Der Blick zum Nebensitzer fiel dann weniger tadelnd aus als vielmehr belustigt den Kopf schüttelnd. Zum zweiten Mal innerhalb weniger Minuten, übrigens – Sven Ulreichs elfmeterreifes Foul hatte zuvor eine ähnliche Reaktion hervorgerufen, vielleicht etwas harscher. Noch unbeherrschter war eigentlich nur jenes Kopfschütteln gewesen, das der Gewissheit folgte, dass erneut Arthur Boka beginnen würde.

Immerhin: Zur Pause durfte er sich seiner, wenn ich Bruno Labbadia recht verstehe,  gegenwärtigen Kernkompetenz widmen, dem Videostudium, und Cristian Molinaro nahm seinen Platz ein – nicht ohne sich an einem Boka-Gedächtnisdribbling in den eigenen Strafraum hinein zu versuchen, aber eben auch mit einer großartigen Rettungstat und vor allem ohne das Gefühl beim Zuschauer, bei jedem Ballkontakt den Atem anhalten zu müssen.

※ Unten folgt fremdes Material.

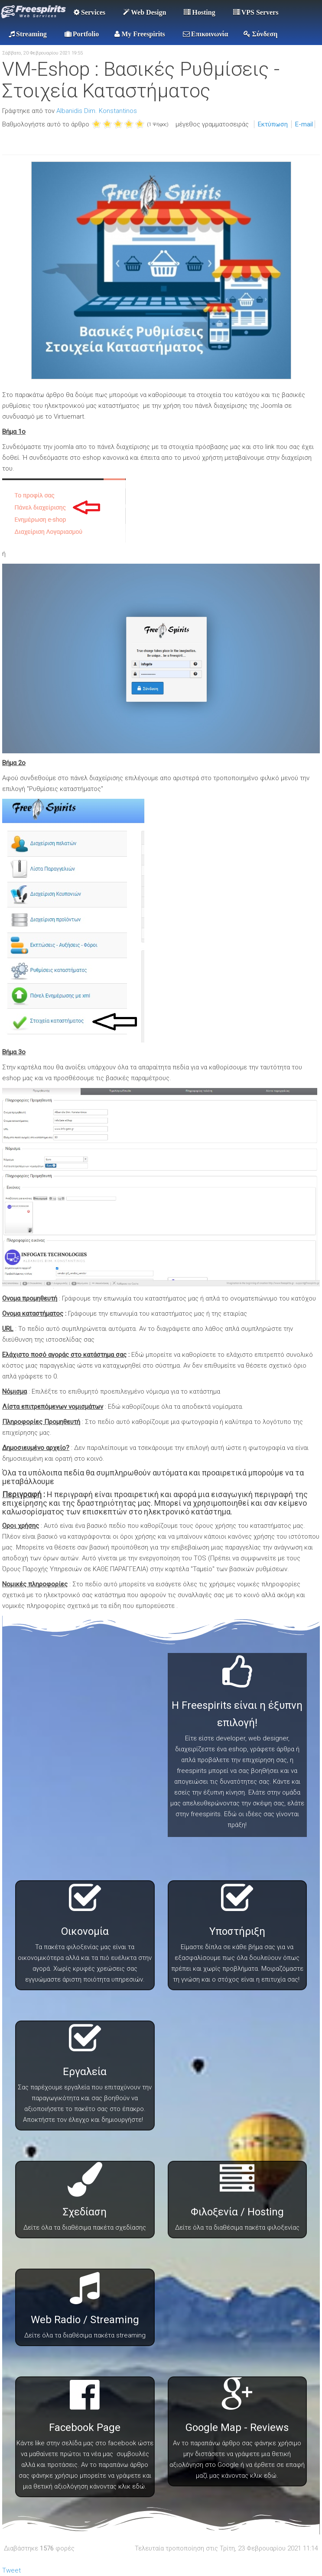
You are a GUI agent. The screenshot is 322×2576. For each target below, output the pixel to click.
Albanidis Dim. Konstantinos (96, 111)
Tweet (11, 2570)
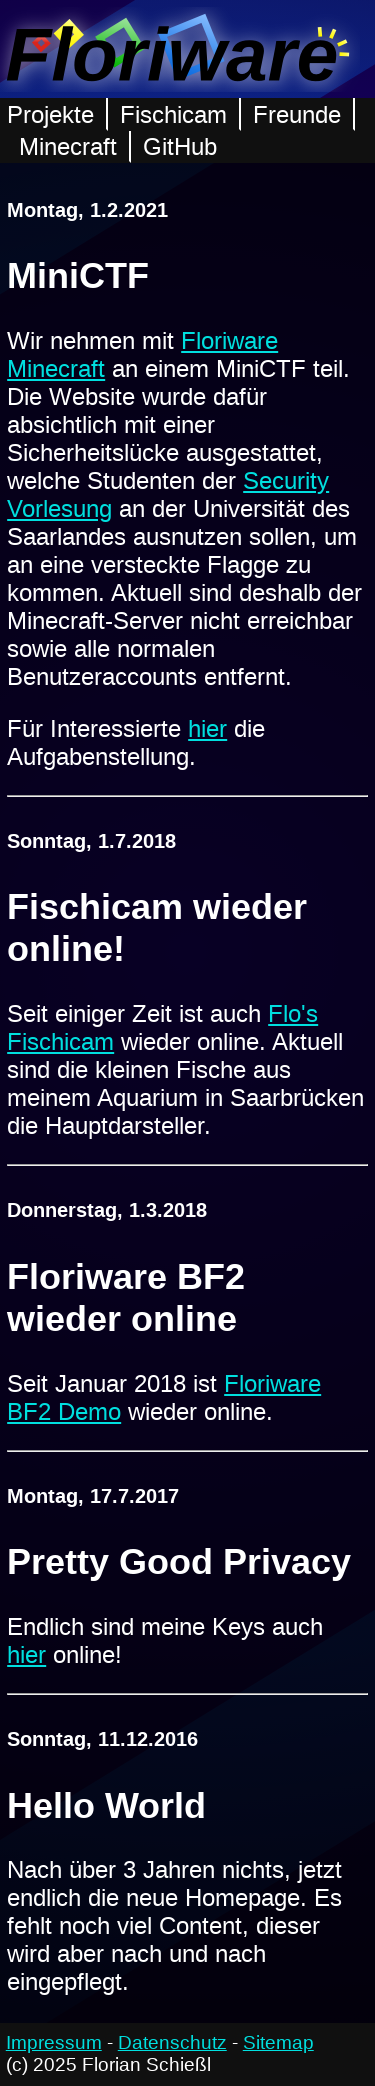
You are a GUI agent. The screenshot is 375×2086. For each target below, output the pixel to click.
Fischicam (173, 114)
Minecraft (68, 146)
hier (207, 728)
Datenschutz (172, 2042)
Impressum (54, 2042)
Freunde (297, 114)
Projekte (50, 114)
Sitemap (278, 2042)
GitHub (180, 146)
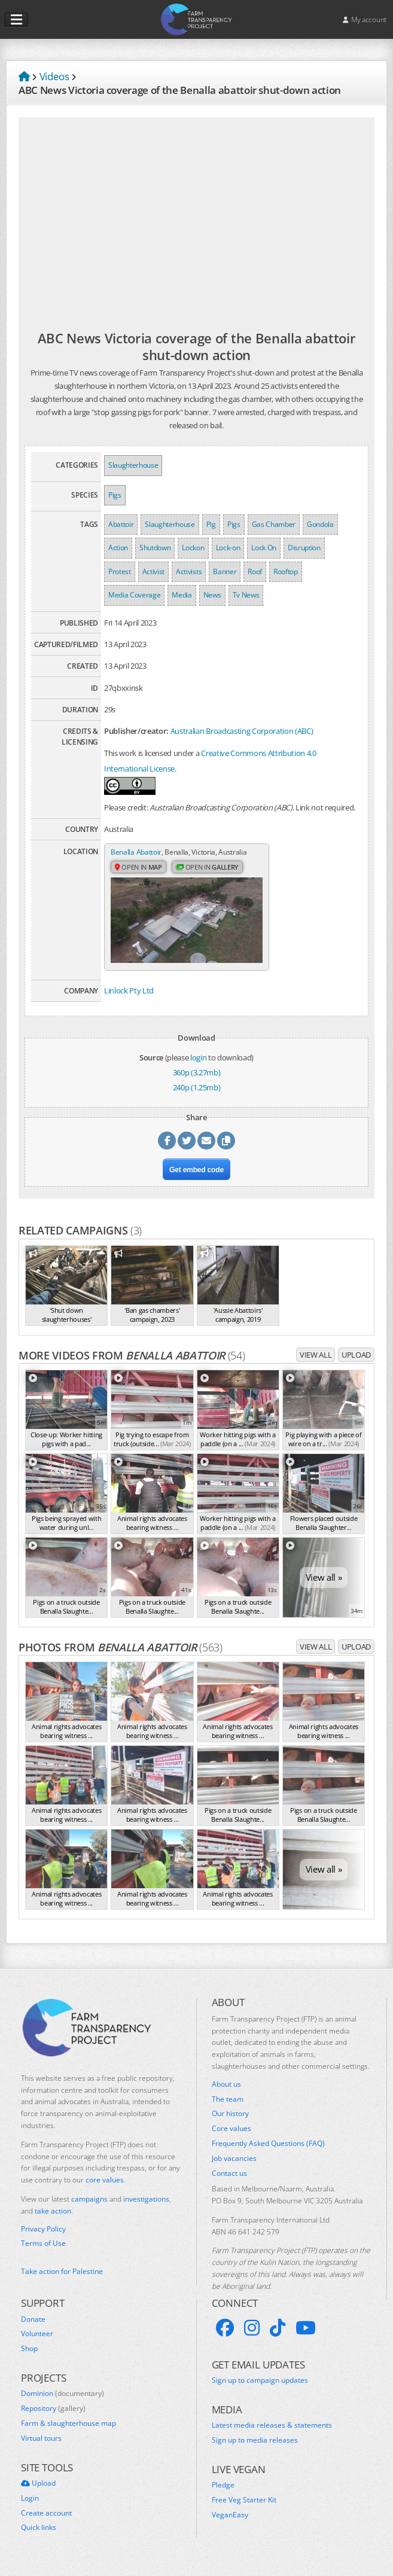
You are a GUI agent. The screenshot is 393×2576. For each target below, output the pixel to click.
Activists (189, 571)
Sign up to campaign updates (260, 2390)
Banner (224, 571)
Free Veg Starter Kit (244, 2509)
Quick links (38, 2537)
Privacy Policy (43, 2238)
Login (30, 2508)
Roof (255, 571)
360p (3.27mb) (197, 1082)
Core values (231, 2138)
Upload (356, 1364)
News (212, 595)
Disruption (304, 547)
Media (181, 595)
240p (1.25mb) (197, 1097)
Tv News (246, 595)
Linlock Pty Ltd (129, 1000)
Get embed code (196, 1179)
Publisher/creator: (136, 730)
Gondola (320, 524)
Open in (140, 879)
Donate (33, 2329)
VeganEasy (230, 2524)
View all (315, 1364)
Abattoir (120, 524)
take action (53, 2220)
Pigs (114, 495)
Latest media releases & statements (272, 2435)
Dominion (62, 2403)
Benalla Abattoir (137, 852)
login (198, 1067)
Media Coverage (134, 595)
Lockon (193, 547)
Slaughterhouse (133, 465)
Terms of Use (43, 2253)
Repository (53, 2418)
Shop (29, 2358)
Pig (211, 524)
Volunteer (37, 2343)
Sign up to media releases (255, 2450)
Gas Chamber (273, 524)
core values (105, 2189)
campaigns (89, 2208)
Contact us (229, 2183)
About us (226, 2094)
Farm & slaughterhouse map (68, 2433)
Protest (119, 571)
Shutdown (154, 547)
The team (227, 2109)
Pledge (223, 2494)
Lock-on (228, 547)
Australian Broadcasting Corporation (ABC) (241, 730)
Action (118, 547)
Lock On (263, 547)
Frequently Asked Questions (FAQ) (268, 2153)
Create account (46, 2523)
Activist (153, 571)
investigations (146, 2208)
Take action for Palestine (62, 2281)
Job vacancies (234, 2168)
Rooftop (285, 571)
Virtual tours (41, 2448)
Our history (230, 2123)
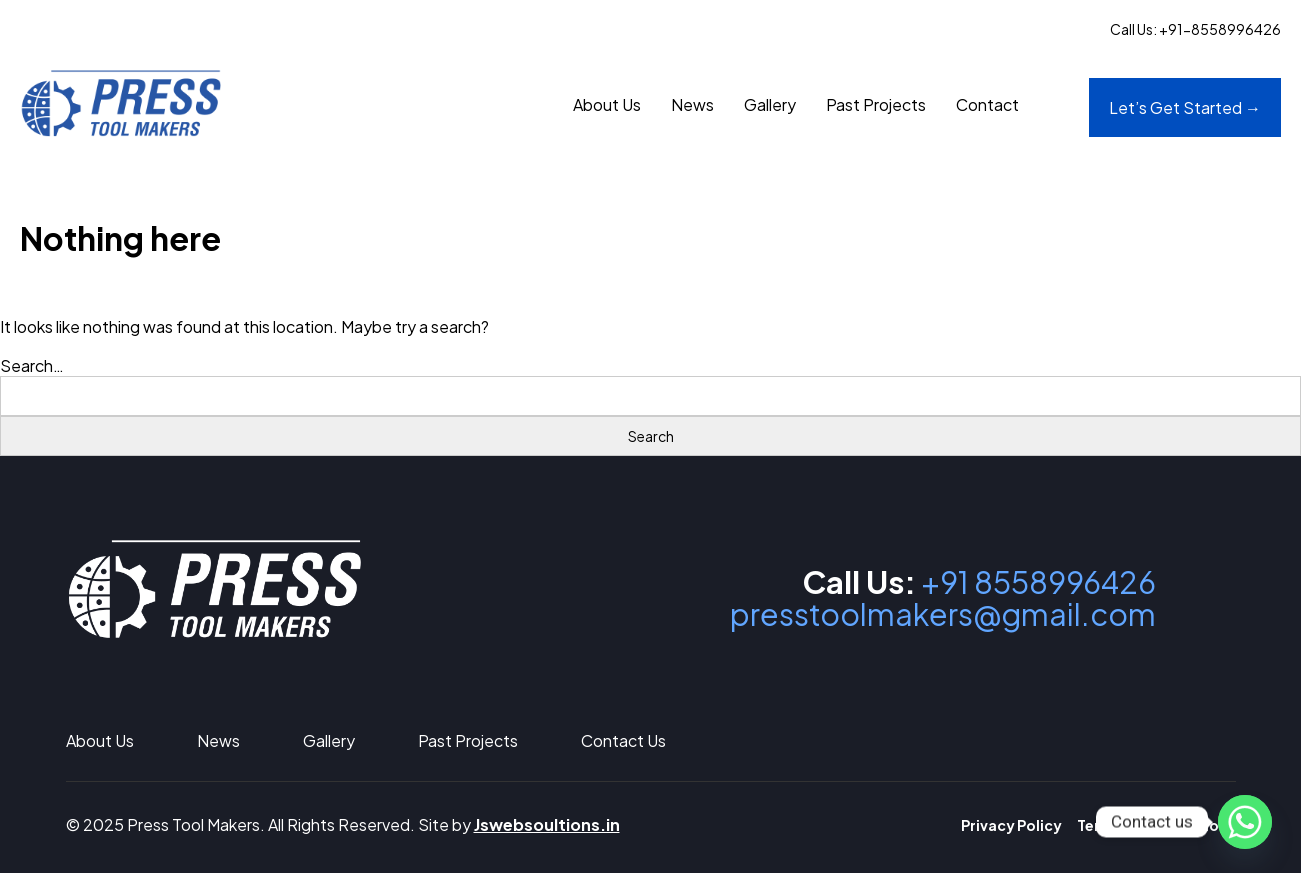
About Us (607, 105)
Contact (987, 105)
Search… (32, 368)
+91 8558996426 (1033, 584)
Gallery (770, 105)
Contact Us (623, 741)
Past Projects (876, 105)
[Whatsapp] (1245, 822)
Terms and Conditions (1156, 826)
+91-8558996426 (1220, 29)
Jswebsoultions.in (547, 825)
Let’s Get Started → (1185, 108)
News (692, 105)
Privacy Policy (1011, 826)
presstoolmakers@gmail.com (937, 615)
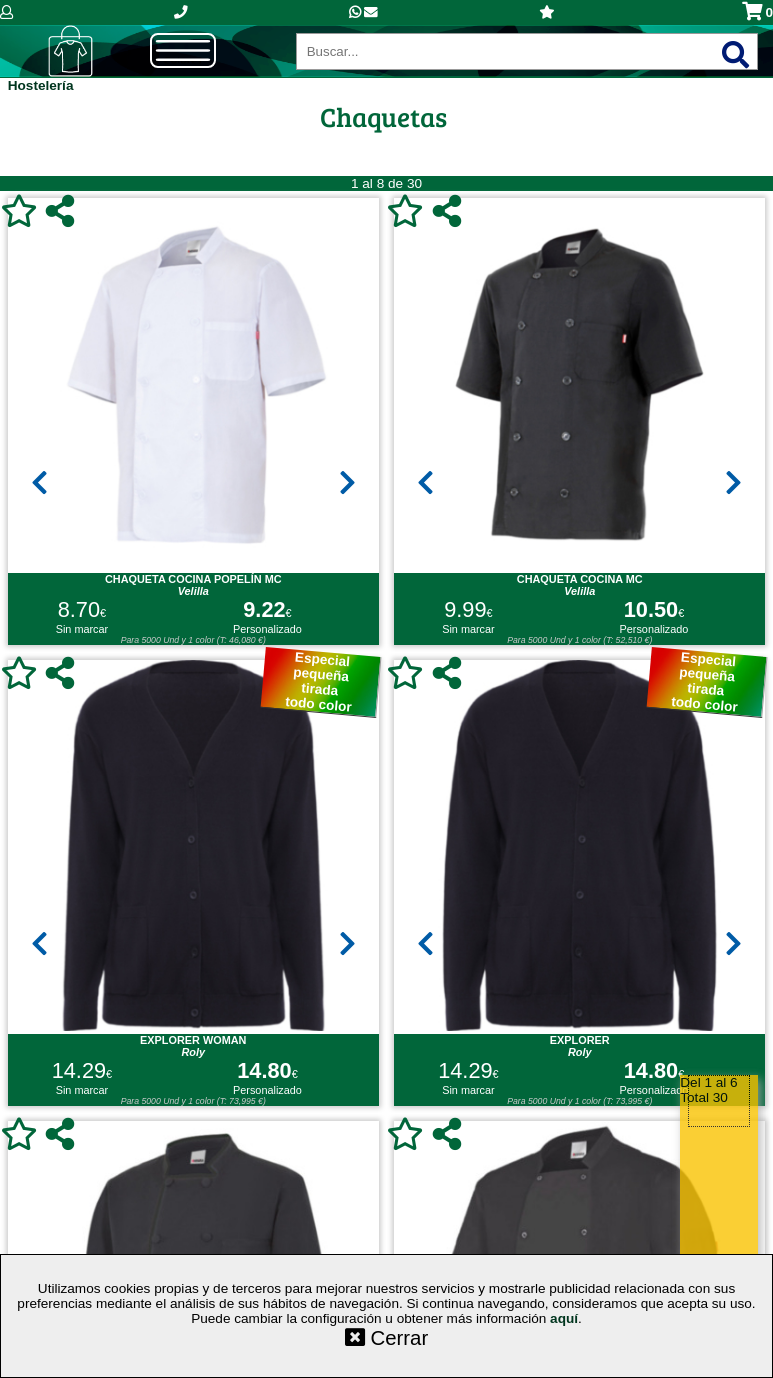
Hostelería (41, 85)
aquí (564, 1318)
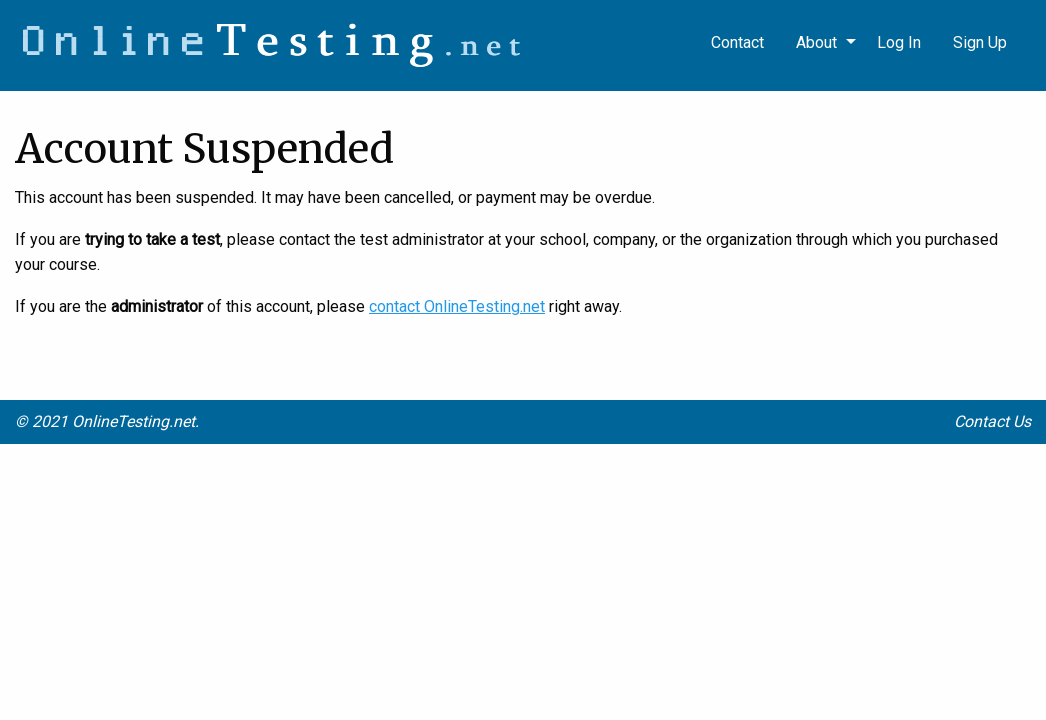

Ist zur Zeit leider so bei Boka, war aber, so viel Ehrlichkeit muss sein, auch schon ganz anders.

Irgendwie bezweifle ich, dass man sich an dieses Spiel allzu lange erinnern wird. Was sich, zumindest auf mich bezogen, schon wenige Stunden nach Abpfiff bestätigt. Ein Pflichtsieg, letztlich, was man jetzt, da es tatsächlich einer geworden ist, leicht sagen kann. Zwischendurch sah das auch mal anders aus. Wobei “zwischendurch” den Großteil des Spiels ausmachte, in unterschiedlichen Schattierungen von “anders”.

Harnik traf endlich wieder einmal, die Erleichterung war seinem Jubel anzusehen, Augsburg ließ den kurzen Pfosten frei, Hajnal machte das Spiel vereinzelt wunderbar schnell, später tat Ibisevic, was er am besten kann, der “japanische Philipp Lahm” (so Marco Hagemann) hatte gegen Bellinghausen und Ostrzolek phasenweise zu kämpfen, Bibiana Steinhaus lachte irritiert ob Molinaros Einwechselritual, und Cacau kam dann auch noch zum Einsatz.

Sieht Nando Rafael ja auch ganz schön ähnlich.